Even before COVID-19 hit last year, food delivery apps such as Caviar and Postmates had gained popularity as a convenient and relatively quick way to order food without the hassle of long lines or even needing to leave home. After the pandemic led to shelter-in-place orders and temporarily closed indoor dining in several states, there was an even greater demand for these food delivery services that provided a safe alternative to going out to eat or walking inside a restaurant to pick up a carry-out order. Additionally, even though these delivery apps are run by large corporations, this technology made it easier for diners to support local restaurants at a time when their patronage was even more impactful.
According to MarketWatch, in the six months between April 2019 and September 2019, four of the major delivery app services – DoorDash, Uber, Grubhub, and Postmates – collectively brought in $2.5 billion in revenue. In the same time period the following year, which covered the early days of the pandemic, revenue for these four companies more than doubled to a combined $5.5 billion. However, as the popularity of these apps grew, so did the criticism and controversies surrounding their business practices.
All eyes have been on California for the past few years with regard to the laws surrounding this relatively new type of employment and how to classify “gig” workers employed by rideshare and food delivery companies. Originally, companies like Uber and DoorDash were able to cut operating costs by hiring independent contractors as opposed to full-time employees. By doing so, these companies were able to deny their workers minimum wage, and workers were not guaranteed employment protections such as paid sick leave or overtime pay.
In 2019, the California Legislature passed Assembly Bill 5, which was an important step forward in ensuring that large companies were providing fair compensation and benefits to their workers. The legislation, which took effect on January 1, 2020, codified the California Supreme Court’s decision in Dynamex Operations West, Inc. v. Superior Court of Los Angeles that set a stringent three-prong “ABC” test for when it is possible to classify workers as independent contractors. Under Dynamex and Assembly Bill 5, in order to be considered an independent contractor the worker must be A) free from control and direction of the hiring company, B) perform work outside the usual course of business of the hiring company, and C) be independently established in that trade, occupation, or business. This bill makes it difficult to classify gig workers as independent contractors, as a worker is presumed to be an employee unless they meet all three criteria under the three-prong ABC test.

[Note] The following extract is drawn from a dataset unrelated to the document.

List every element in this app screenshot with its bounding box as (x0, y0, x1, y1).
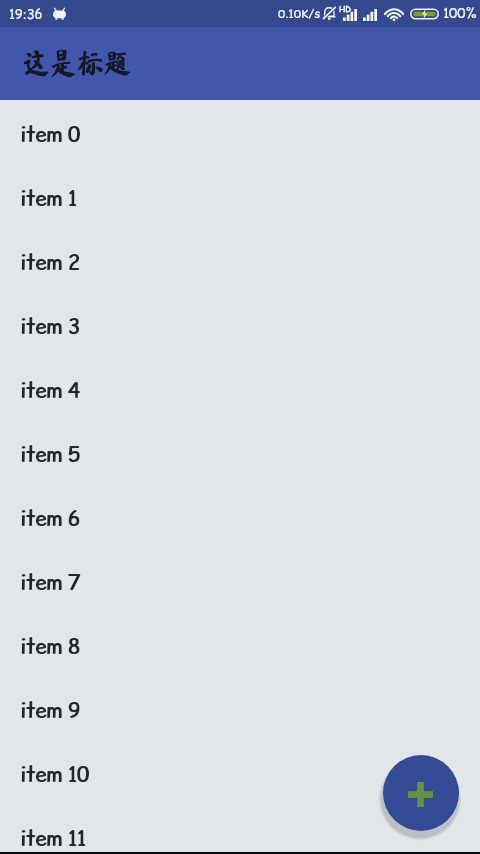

In response to the passage of Assembly Bill 5 and a court order for Uber and Lyft to reclassify their workers as employees, Uber, Lyft, DoorDash, Instacart, and Postmates poured millions of dollars into campaigning for Proposition 22. This state ballot proposal defined rideshare and delivery drivers as independent contractors and gave the companies the ability to set their own labor and wage policies for these drivers. By creating this carve-out for rideshare and food delivery apps, Prop 22 made these companies exempt from Assembly Bill 5. While Prop 22 provided some protections to gig employees, it did not come close to the level of protection provided to full-time employees under state law. Considered a huge victory for the gig companies, Prop 22 passed in November 2020 with over 58% of California voters supporting the measure.
The “Yes on 22” campaign’s success can largely be attributed to its extremely high budget and influential marketing plan. In total, the campaign raised more than $200 million dollars and was the most expensive ballot proposal in California’s history. However, labor groups and many other opponents of Prop 22 have accused the other side of using deceitful marketing tactics to gain support. One of many examples includes allegations that public relations firms working for proponents of Prop 22 created fake political organizations with names like “Feel the Bern” so voters would think the ballot proposal was supported by progressive organizations. Senator Bernie Sanders publicly spoke out against the ballot proposal on Twitter. In one survey, 40 percent of respondents said they voted in support of Prop 22 because they thought voting yes meant supporting the gig-workers’ ability to earn a living wage. In reality, while Prop 22 ensures workers will be paid 120% of the minimum wage, it does not require that workers be paid for the time spent waiting between jobs, or reimbursed for the gas needed to drive between jobs. As a result, drivers have reportedly seen a decrease in pay since the Prop 22 took effect.
The passage of Prop 22 has the potential to have far-reaching consequences for gig-workers – not just for the 1 million gig-workers in California, but also for gig-workers across the country. The past year has highlighted just how big a role gig-workers play in the modern economy, and states will likely look to California as they decide how to classify this newly formed group of employees that emerged from mobile app delivery services and rideshare platforms.
* Emma Bunin is an Associate Editor on the Michigan Technology Law Review.